**** DATASET RECORDS

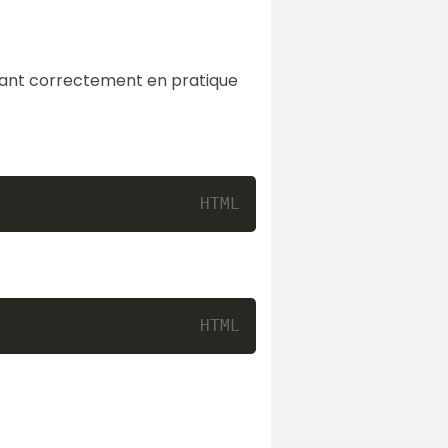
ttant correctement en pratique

********
**** DATASET RECORDS

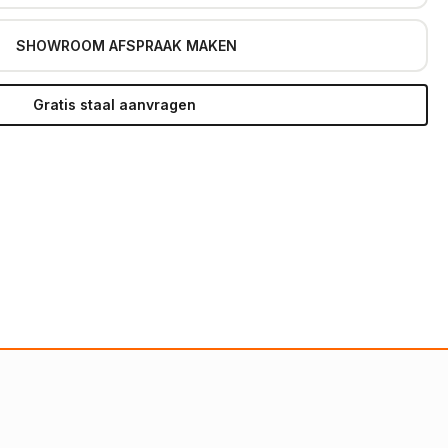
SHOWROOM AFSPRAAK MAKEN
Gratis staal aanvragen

********

> [DIRECTIONS]
What do the lines above say from the one containing "SHOWROOM AFSPRAAK MAKEN" down to the one containing "Gratis staal aanvragen"? Return them exactly, both end lines included, and only them.

> [EXERCISE SOLUTION]
SHOWROOM AFSPRAAK MAKEN
Gratis staal aanvragen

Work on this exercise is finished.